Simple Hand Exercises You Can Do Every Day to Avoid Carpal Tunnel Syndrome
These prevention tips and exercises may help you avoid developing carpal tunnel syndrome.
Carpal tunnel syndrome is surprisingly common—more than 8 million people in the United States suffer from it every year.
While it's usually associated with people who type on a computer as a significant part of their job or who play video games for extended periods of time, any excessive hand movements can cause this condition.
Manual labor, genetic conditions, autoimmune diseases, and more can all be contributing factors.
Here’s what you need to know about carpal tunnel syndrome, how to prevent it, and some hand exercises to help you avoid it.

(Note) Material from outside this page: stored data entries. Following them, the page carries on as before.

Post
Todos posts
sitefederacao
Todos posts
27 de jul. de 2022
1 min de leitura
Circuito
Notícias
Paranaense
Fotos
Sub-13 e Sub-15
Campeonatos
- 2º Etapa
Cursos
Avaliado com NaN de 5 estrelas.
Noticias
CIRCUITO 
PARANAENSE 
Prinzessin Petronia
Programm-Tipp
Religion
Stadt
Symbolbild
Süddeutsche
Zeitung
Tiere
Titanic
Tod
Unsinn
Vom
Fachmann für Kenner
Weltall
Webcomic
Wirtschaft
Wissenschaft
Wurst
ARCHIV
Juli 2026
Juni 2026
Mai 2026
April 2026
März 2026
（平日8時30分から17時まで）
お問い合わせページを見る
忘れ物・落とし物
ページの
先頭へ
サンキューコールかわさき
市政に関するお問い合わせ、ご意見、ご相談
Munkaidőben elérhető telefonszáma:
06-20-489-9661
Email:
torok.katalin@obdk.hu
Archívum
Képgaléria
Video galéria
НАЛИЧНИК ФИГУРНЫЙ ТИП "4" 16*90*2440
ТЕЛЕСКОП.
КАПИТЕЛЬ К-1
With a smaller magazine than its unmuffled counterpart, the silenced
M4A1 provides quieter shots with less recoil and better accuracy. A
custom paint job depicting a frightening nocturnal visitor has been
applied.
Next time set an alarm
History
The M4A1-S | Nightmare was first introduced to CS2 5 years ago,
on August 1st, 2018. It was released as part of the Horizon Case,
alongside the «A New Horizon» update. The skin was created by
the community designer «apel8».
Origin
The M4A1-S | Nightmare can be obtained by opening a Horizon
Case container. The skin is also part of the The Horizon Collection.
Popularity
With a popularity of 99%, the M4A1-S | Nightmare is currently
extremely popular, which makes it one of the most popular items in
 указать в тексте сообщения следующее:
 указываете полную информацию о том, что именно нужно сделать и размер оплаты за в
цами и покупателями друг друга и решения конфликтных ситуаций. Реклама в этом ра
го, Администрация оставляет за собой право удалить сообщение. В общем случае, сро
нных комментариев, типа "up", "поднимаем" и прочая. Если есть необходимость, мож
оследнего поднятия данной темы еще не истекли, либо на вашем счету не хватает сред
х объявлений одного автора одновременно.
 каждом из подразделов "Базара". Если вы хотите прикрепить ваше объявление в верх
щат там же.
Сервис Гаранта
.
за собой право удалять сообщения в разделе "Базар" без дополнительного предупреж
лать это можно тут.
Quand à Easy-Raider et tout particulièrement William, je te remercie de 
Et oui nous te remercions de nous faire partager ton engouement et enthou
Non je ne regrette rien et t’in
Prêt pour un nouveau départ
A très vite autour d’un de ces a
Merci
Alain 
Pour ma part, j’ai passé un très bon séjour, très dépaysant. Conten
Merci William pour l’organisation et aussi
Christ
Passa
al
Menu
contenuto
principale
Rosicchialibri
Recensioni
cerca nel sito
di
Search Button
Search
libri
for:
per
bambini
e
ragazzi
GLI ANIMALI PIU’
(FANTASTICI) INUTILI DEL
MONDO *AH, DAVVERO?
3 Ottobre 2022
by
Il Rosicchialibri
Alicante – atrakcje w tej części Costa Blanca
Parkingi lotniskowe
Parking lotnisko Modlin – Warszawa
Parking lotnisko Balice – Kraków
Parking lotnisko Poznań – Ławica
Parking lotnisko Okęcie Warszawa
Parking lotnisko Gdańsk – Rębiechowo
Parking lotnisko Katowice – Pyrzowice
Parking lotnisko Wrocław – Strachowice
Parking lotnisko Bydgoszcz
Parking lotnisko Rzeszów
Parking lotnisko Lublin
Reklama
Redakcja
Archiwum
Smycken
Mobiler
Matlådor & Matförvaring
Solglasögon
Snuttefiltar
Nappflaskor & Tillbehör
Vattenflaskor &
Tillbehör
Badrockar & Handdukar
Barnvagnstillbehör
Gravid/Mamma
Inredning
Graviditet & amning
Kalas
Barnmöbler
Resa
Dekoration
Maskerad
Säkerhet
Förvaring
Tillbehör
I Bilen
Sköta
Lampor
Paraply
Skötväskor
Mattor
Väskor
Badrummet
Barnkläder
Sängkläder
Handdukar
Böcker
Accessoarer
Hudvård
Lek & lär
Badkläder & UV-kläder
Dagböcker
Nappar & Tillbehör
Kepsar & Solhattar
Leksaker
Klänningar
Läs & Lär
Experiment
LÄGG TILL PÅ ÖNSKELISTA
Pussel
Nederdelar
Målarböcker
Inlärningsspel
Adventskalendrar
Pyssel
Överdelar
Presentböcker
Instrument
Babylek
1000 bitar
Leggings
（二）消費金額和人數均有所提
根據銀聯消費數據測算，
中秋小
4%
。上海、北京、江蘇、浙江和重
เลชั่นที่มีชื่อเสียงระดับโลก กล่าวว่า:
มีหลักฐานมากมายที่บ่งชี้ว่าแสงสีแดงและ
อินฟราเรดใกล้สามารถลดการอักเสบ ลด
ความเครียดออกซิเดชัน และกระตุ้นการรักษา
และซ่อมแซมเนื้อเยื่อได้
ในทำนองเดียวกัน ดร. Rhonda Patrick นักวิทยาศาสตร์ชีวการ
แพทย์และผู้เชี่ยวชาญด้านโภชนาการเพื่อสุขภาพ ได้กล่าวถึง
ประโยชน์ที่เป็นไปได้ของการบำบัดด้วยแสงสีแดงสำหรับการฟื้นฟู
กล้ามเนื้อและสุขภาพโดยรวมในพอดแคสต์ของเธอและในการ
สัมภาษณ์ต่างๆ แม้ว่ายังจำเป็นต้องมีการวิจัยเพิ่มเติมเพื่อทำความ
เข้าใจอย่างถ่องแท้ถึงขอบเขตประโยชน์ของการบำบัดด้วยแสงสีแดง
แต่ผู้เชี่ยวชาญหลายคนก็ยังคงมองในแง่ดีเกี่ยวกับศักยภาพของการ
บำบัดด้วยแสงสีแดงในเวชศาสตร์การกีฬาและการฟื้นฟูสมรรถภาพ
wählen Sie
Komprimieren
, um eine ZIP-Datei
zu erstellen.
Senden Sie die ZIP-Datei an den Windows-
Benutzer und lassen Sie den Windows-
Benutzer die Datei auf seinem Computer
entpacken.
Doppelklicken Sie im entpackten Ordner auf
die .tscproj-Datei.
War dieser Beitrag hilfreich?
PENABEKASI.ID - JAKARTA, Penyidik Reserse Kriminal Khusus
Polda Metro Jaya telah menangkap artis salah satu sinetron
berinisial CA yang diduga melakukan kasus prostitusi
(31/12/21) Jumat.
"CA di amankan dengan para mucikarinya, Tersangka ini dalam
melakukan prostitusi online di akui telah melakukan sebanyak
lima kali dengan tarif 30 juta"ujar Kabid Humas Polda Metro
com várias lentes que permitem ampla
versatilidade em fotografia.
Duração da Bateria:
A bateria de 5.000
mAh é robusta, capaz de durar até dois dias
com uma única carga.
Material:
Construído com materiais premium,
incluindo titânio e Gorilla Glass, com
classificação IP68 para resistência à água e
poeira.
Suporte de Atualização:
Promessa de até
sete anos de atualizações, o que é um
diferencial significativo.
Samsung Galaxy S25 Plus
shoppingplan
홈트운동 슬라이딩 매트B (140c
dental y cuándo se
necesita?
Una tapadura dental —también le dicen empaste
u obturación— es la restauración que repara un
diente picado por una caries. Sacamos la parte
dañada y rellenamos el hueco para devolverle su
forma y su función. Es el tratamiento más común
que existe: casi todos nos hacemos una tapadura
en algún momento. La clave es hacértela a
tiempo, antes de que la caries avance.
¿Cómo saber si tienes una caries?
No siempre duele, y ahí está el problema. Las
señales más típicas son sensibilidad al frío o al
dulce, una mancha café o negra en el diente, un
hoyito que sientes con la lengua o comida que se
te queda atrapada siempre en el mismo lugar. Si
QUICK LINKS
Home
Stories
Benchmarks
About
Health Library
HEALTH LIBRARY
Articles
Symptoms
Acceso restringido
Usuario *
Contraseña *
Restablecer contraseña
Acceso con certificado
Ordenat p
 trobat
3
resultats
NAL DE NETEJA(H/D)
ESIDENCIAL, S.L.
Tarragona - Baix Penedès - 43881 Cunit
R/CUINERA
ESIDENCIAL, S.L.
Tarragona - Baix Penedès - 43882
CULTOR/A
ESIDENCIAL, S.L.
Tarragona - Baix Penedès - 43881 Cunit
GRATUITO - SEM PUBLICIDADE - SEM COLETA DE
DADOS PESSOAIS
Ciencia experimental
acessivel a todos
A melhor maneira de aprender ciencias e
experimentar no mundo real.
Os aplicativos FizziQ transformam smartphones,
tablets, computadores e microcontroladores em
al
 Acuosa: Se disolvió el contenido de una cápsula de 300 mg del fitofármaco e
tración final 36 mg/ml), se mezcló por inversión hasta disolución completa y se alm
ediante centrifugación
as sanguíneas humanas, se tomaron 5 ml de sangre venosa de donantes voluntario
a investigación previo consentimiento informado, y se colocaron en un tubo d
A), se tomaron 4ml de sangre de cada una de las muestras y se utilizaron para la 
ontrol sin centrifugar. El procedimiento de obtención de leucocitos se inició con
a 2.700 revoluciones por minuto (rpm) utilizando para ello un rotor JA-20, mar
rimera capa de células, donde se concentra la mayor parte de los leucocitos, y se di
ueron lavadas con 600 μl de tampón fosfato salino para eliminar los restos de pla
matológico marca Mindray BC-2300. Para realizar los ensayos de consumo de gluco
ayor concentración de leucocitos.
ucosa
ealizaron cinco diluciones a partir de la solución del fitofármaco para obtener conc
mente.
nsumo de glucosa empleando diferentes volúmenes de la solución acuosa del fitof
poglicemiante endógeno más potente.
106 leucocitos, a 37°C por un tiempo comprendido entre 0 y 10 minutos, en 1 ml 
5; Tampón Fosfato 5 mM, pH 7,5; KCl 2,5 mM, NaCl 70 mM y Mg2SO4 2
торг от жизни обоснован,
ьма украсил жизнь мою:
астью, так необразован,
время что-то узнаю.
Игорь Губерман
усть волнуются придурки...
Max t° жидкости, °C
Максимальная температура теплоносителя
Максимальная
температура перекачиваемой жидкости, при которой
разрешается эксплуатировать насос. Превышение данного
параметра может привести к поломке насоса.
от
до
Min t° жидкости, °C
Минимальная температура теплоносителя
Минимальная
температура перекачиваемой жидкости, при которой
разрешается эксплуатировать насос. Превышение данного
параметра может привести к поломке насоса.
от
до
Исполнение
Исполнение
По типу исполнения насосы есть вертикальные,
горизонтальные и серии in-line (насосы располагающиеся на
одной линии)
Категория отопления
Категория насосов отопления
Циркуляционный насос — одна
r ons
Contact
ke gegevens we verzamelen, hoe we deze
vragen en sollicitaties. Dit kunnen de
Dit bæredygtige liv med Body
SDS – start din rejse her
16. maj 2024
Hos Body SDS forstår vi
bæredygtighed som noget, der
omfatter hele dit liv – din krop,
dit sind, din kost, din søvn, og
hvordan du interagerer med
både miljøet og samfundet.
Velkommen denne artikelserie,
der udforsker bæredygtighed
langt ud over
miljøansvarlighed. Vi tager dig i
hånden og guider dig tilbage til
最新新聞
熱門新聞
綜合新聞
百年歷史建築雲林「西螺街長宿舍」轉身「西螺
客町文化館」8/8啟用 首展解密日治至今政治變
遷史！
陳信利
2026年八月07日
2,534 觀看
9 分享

What is carpal tunnel syndrome?
Carpal tunnel syndrome is a condition where your carpal tunnel gets inflamed and begins to put pressure on your median nerve. The carpal tunnel is a tunnel, or a space, in your wrist between several wrist bones, ligaments, and tendons.
The carpal tunnel provides a pathway for nerves to go through your wrist and to your fingers. When the ligaments and other tissues around the nerve get irritated, they can pinch, push on, or even damage the nerve. That’s what makes your fingers numb, tingly, or painful.
Know the signs
The earlier you recognize the signs of carpal tunnel syndrome, the easier it will be to heal from it. Signs include:
- Numbness or tingling in your fingers
- Pain in your fingers, wrist, or up your forearm
- Weakness in your hand or fingers that may cause you to drop things or be clumsy with your fingers
5 hand exercises to avoid carpal tunnel syndrome
There are several hand exercises and stretches you can do to help avoid carpal tunnel syndrome. If you’re already suffering from it, these may help alleviate your symptoms.
- Do thumb touches. Take the tip of your index finger and lightly touch it to the tip of your thumb, making an “O” shape. Hold it for a few seconds, then release. Repeat with each finger and on both hands.
- Shake it out. Shake your hands gently, as if your hands are wet and are trying to dry them off. Try to keep your hands and wrists relaxed as you shake them. Imagine that you’re letting go of all the stress and pressure in your fingers.
- Fan out your fingers. Curl your hands into fists, then slowly open them and fan out your fingers. Stretch your fingers as far out and apart as they will comfortably go. Hold them in a fan position for ten seconds, then relax.
- Flex your wrists. Sit down at a table and lay your arm on the table, making sure your hand is hanging over the edge. Slowly, make your hand flat and flex your wrist up so your fingers are all pointing at the ceiling. Hold for five seconds, then release. Then make your hand flat again, and this time, flex your wrist downward so all your fingers are pointing at the floor. Hold for five seconds then release. Repeat with the other hand.
- Count to ten. Hold both hands up in loose fists. Slowly, raise the index finger of one hand, as if you were indicating the number one. Then, raise your middle finger as if you were indicating the number two. Slowly keep raising each finger until all ten fingers on both hands are up. Then, slowly count down from ten, lowering one finger at a time until your hands are in loose fists again.
Other prevention tips
- Don’t flex your hands in extreme positions. If you’re forcing your hands or wrists into positions, they’re not comfortable in, you could be causing damage.
- Use good posture. If possible, get an ergonomic keyboard and mouse if you do a lot of work or gaming on a computer.
- Take breaks. Give your hands a chance to rest every 30 minutes or so if typing, playing a video game, or playing the piano.
As with many other medical conditions, an ounce of prevention is worth a pound of cure. Once you get carpal tunnel syndrome, it can be difficult to get rid of. Whether you’re trying to avoid carpal tunnel syndrome, or you already have it, these tips will keep your wrists and hands healthy.